トップ画像=2025年日本国際博覧会(大阪・関西万博)会場 イメージパース(2022年7月時点)提供:2025年日本国際博覧会協会
INDEX
- 建築家への見方が変わってきた
- 建築家がステップアップできない時代に
- 建築家はどこまで力を発揮できるのか
建築家への見方が変わってきた
── 1970年の大阪万博から50年ほどの間で、建築への見方、また建築家に依頼することへの見方がかなり変わってきたということですね。
五十嵐:
そうですね。あとはシンポジウムで語られた内容では、理顕さんが、先回1970年の大阪万博の総合プロデューサーをつとめた丹下健三さんの仕事を理想化し過ぎているのかなと思います。丹下さんは全体の会場計画と〈お祭り広場〉を手掛けたと思いますが(注:最初は京都大学の西山夘三も関与)、すべてを決めることができたポジションではなかったはずです。後から割り込んで、大屋根をぶち抜き、決定的なレガシーとなった岡本太郎の太陽の塔も、丹下さんが決めたわけではなく、もっと上の立場の人です。

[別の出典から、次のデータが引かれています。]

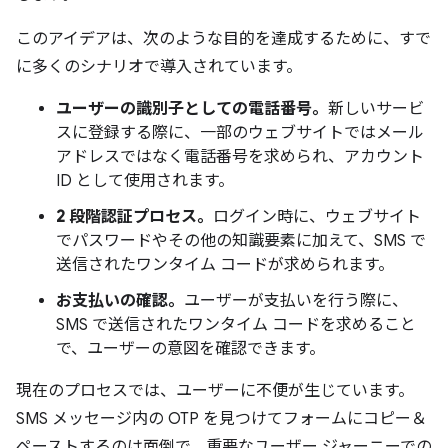
このアイデアは、次のような目的を達成するために、すで
に多くのシナリオで導入されています。
ユーザーの識別子としての電話番号。
新しいサービ
スに登録する際に、一部のウェブサイトではメール
アドレスではなく電話番号を求められ、アカウント
ID として使用されます。
2 段階認証プロセス。
ログイン時に、ウェブサイト
でパスワードやその他の知識要素に加えて、SMS で
送信されたワンタイム コードが求められます。
お支払いの確認。
ユーザーが支払いを行う際に、
SMS で送信されたワンタイム コードを求めること
で、ユーザーの意図を確認できます。
現在のプロセスでは、ユーザーに不便が生じています。
SMS メッセージ内の OTP を見つけてフォームにコピー＆
ペーストするのは面倒で、重要なユーザー ジャーニーでの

大屋根の下の巨大なロボットのようなインタラクティブ装置、デメやデクには丹下健三研究室(磯崎 新が担当)が関わっていたと思いますが、個別のイベントやプログラムまでは当然手を出せない。ただし、当時の大阪万博のガイド本を見ると、設計者としてだけでなく、プロデューサーとしても建築家の名前が記されている館もあって(例えば前川國男の〈鉄鋼館〉)、確かに現在よりも高いポジションだったと思います。ほとんど広告代理店が主導する現在のような状況ではなかったのでしょう。
また丹下さんの時代には建築家が大きな影響力を持っていたのは事実で、東京オリンピックのときの〈代々木競技場〉は傑作です。でもあの建物の建設費は途中で足りなくなって、丹下さんは当時大蔵省の大臣だった田中角栄に直談判して、田中さんが「じゃあなんとかしてやる」と言って予算がつきました。そのことを丹下さんは日経新聞の「私の履歴書」に書いています。今そんな自慢話をしたら、大炎上でしょう。やはり今の社会では難しいだろうなと思います。
建築家がステップアップできない時代に
── 時代が変わっていくなかで建築や建築家に対する目がだんだんと厳しくなっていったように思います。またグローバル化が進んで日本の建築家が海外で活躍する一方で、国内で存在感を発揮できなくなっているようにも見えます。
五十嵐:
それはあるかもしれません。1980年代からのポストモダンの時期に、若い建築家が住宅から公共建築にステップアップし、大胆なデザインを設計しましたが、やがてコンペのハードルが高くなり、その後の世代は新規参入が難しくなっています。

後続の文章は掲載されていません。